Elder Neil L. Andersen shared this example in his October 2011 general conference talk:
President J. Scott Dorius of the Peru Lima West Mission told me their story. He said:
“Becky and I were married for 25 years without being able to have [or adopt] children. We moved several times. Introducing ourselves in each new setting was awkward and sometimes painful. Ward members wondered why we [didn’t have] children. They weren’t the only ones wondering.
“When I was called as a bishop, ward members [expressed] concern that I did not have any experience with children and teenagers. I thanked them for their sustaining vote and asked them to allow me to practice my child-raising skills on their children. They lovingly obliged.
“We waited, gained perspective, and learned patience. After 25 years of marriage, a miracle baby came into our lives. We adopted two-year-old Nicole and then newborn Nikolai. Strangers now compliment us on our beautiful grandchildren. We laugh and say, ‘They are our children. We have lived our lives backwards.’”
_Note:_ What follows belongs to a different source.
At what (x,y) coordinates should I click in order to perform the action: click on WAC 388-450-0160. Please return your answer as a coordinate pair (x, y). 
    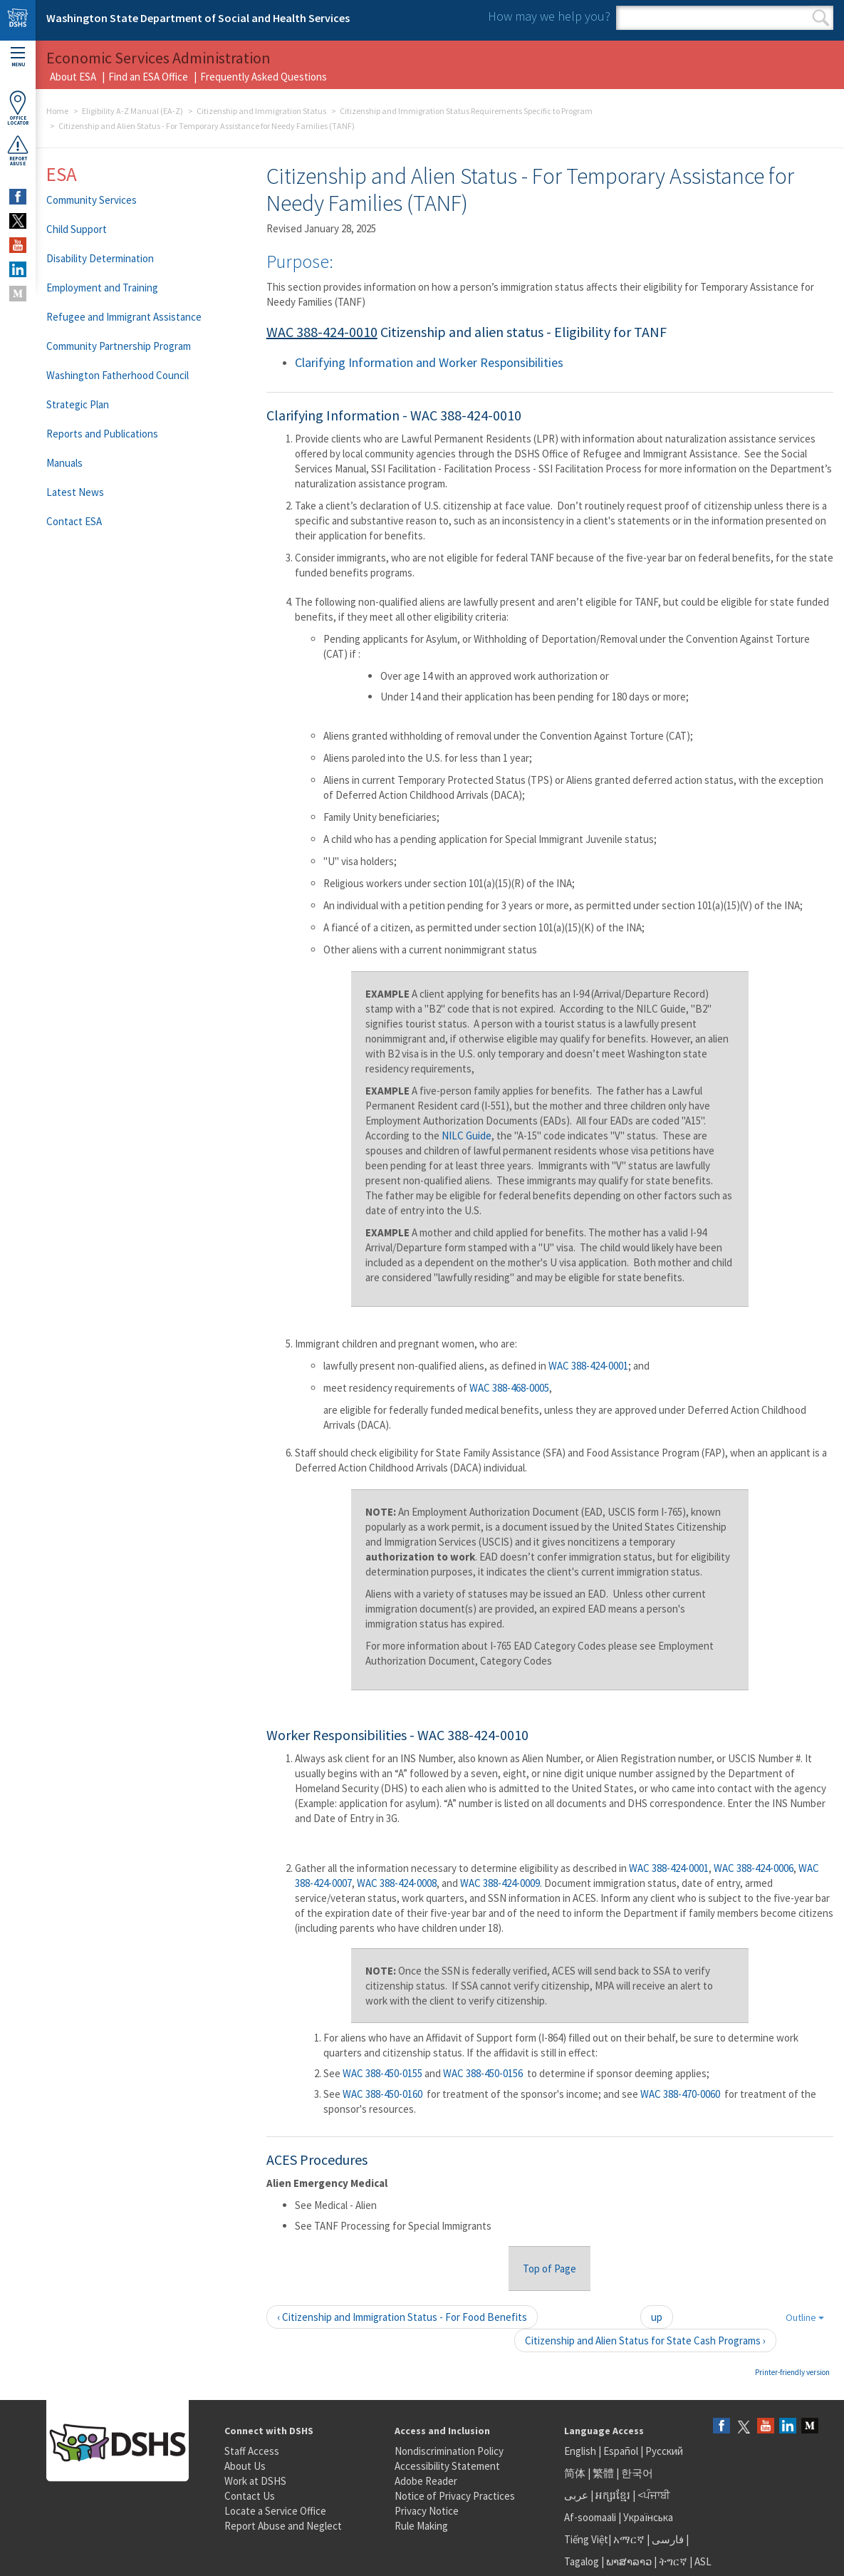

Whatever happened to minding our own business? We may feel that our questions are just out of curiosity, concern, or compassion, not judgment, but the motivation doesn't matter. Unless we are family or friends who the person chooses to talk to about his or her personal life, unless we have received a distinct prompting from the Spirit to address a sensitive subject with the person, unless this person is doing something clearly harmful to him- or herself or others, then their business is not ours.Brothers and sisters, we should not be judgmental with one another in this sacred and private responsibility. [emphasis mine]
Let us first worry about our own salvation before we "help" others with theirs. Let us put down the gavel and stop doing the Savior's job. He is the Judge; we are not. He knows the full story, He sees the complete picture; we do not. The best things we can do are pray for and love the person.
Challenge: Next time a judgmental thought or comment pops into your mind, dismiss it. Remember, our divine identity supersedes all others, so let us think of and treat each other as the beloved children of God we are. Then we will be able to get to a place where we don't even have judgmental thoughts to dismiss.